War Child is essential viewing, Channel 4’s important documentary on the definitive shame of our age – our failure to rescue defenceless children from war, abuse, sexual exploitation and a pitiful death by drowning or starvation. There has been something frankly brutal about the attitude of the British towards these kids, and the reasons for it, in distorted and cowardly reporting in sections of the media, are plain to see. Every so often the press will publish an image that genuinely moves people – a dead toddler on a beach in Turkey, a bemused blackened child in the back of an ambulance in Syria – but, within a week or two, the old, callous, callused habits of mind return. No doubt the same will happen after we watch, for example, how 11-year old Emran is sent by his remaining family form Afghanistan through Iran to Turkey, thence the dangerous crossing to Greece and, eventually, Germany. This programme and the stories it tells won’t change the world, but it may change a few minds, and help save a few lives. What else can one do?

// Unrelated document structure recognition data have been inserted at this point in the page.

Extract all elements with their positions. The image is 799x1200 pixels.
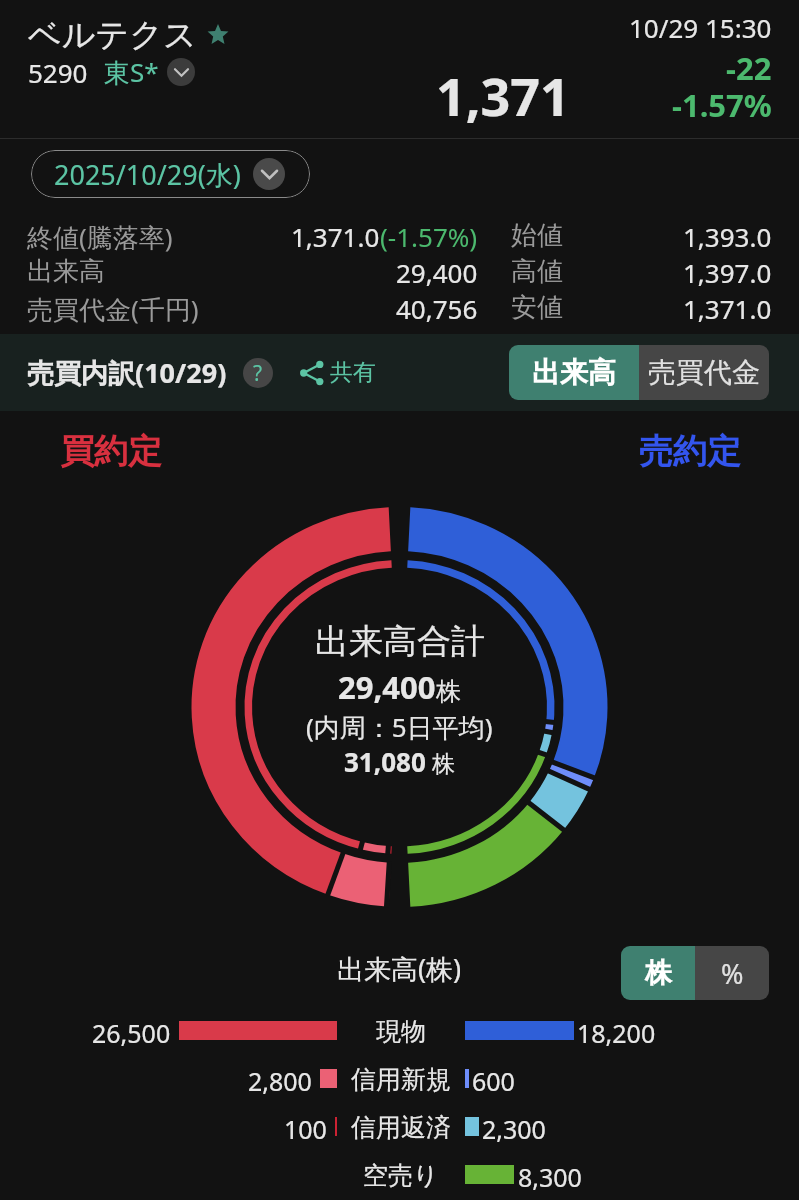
button[interactable]: 出来高: [509, 345, 639, 400]
staticText: 100: [284, 1112, 327, 1146]
staticText: 売買代金(千円): [27, 291, 199, 327]
staticText: 29,400: [338, 666, 436, 708]
staticText: 31,080: [344, 744, 426, 779]
staticText: 買約定: [60, 430, 162, 473]
staticText: 8,300: [518, 1160, 582, 1194]
staticText: 出来高(株): [337, 950, 462, 987]
button[interactable]: [0, 1055, 799, 1103]
staticText: 出来高合計: [315, 620, 485, 663]
button[interactable]: Help: [243, 358, 273, 388]
staticText: -1.57%: [672, 84, 772, 126]
button[interactable]: [0, 1103, 799, 1151]
staticText: 1,371.0: [291, 219, 380, 254]
staticText: 共有: [330, 358, 376, 387]
staticText: 2,800: [248, 1064, 312, 1098]
staticText: 5290: [28, 55, 88, 90]
staticText: %: [721, 955, 744, 992]
button[interactable]: ベルテクス: [28, 14, 229, 56]
staticText: (-1.57%): [380, 219, 478, 254]
staticText: 終値(騰落率): [27, 219, 173, 255]
staticText: 売買内訳(10/29): [27, 354, 227, 391]
staticText: 1,371.0: [683, 291, 772, 326]
button[interactable]: 株: [621, 946, 695, 1000]
button[interactable]: [0, 1007, 799, 1055]
staticText: 信用新規: [351, 1064, 451, 1095]
staticText: 出来高: [27, 255, 105, 288]
staticText: 現物: [376, 1016, 426, 1047]
staticText: 1,371: [436, 60, 570, 131]
button[interactable]: %: [695, 946, 769, 1000]
staticText: 東S*: [104, 54, 159, 90]
staticText: -22: [726, 47, 772, 89]
staticText: 株: [426, 747, 455, 778]
other: Share: [299, 360, 325, 386]
staticText: 出来高: [532, 355, 616, 390]
staticText: 株: [645, 956, 672, 990]
staticText: 高値: [511, 255, 563, 288]
staticText: 1,393.0: [683, 219, 772, 254]
staticText: 2,300: [482, 1112, 546, 1146]
button[interactable]: 売買代金: [639, 345, 769, 400]
staticText: ?: [253, 359, 263, 388]
staticText: 18,200: [577, 1016, 656, 1050]
button[interactable]: 2025/10/29(水): [31, 150, 310, 198]
staticText: 10/29 15:30: [629, 10, 772, 45]
staticText: 1,397.0: [683, 255, 772, 290]
button[interactable]: [0, 1151, 799, 1199]
staticText: 空売り: [363, 1160, 439, 1191]
staticText: 600: [472, 1064, 515, 1098]
staticText: 安値: [511, 291, 563, 324]
staticText: ベルテクス: [28, 14, 197, 56]
staticText: 29,400: [396, 255, 478, 290]
staticText: 2025/10/29(水): [54, 156, 241, 193]
button[interactable]: Expand market: [167, 58, 195, 86]
staticText: (内周：5日平均): [306, 709, 493, 745]
staticText: 40,756: [396, 291, 478, 326]
button[interactable]: Favorite: [207, 24, 229, 46]
button[interactable]: 5290: [28, 54, 195, 90]
staticText: 売約定: [639, 430, 741, 473]
staticText: 始値: [511, 219, 563, 252]
staticText: 売買代金: [648, 355, 760, 390]
staticText: 26,500: [92, 1016, 171, 1050]
button[interactable]: Share: [295, 354, 380, 391]
staticText: 株: [436, 676, 461, 707]
staticText: 信用返済: [351, 1112, 451, 1143]
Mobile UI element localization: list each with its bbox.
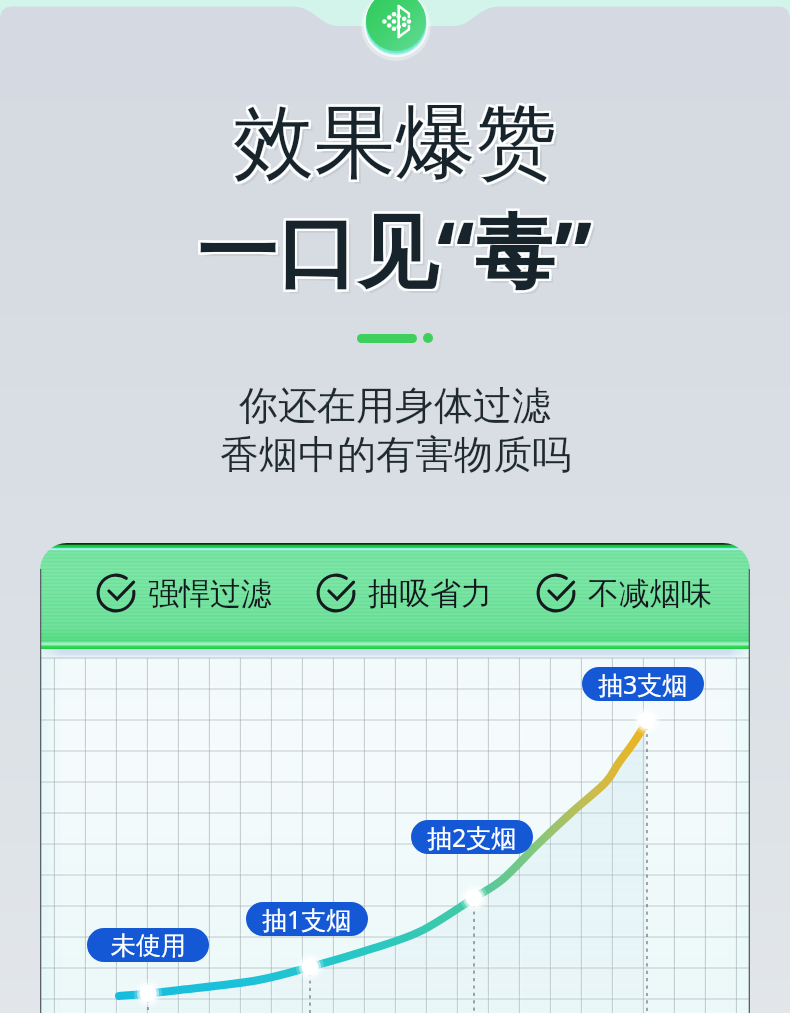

Classic Nugget: Kerry Mucklowe, uncle Steve ‘Nugget’ Nuggins (played by David Nightingale) and Kurtan Mucklowe 

Last, as ever, a plea for you to catch up with This Country, the brilliant mockumentary written and performed by siblings Daisy May and Charlie Cooper. They “are”, as they say in Hollywood voiceovers, Cotswold cousins Kerry and Lee “Kurtan” Mucklowe, whose lives constitute classic tragic-comedy. It works so well because we want to support Kerry and Kurtan, but they make it so hard for us to do so. I think, though, my favourite charter is Kerry’s bedridden mum, never seen but always heard and always fantastically foul-mouthed and belligerent. Best comedy in ages.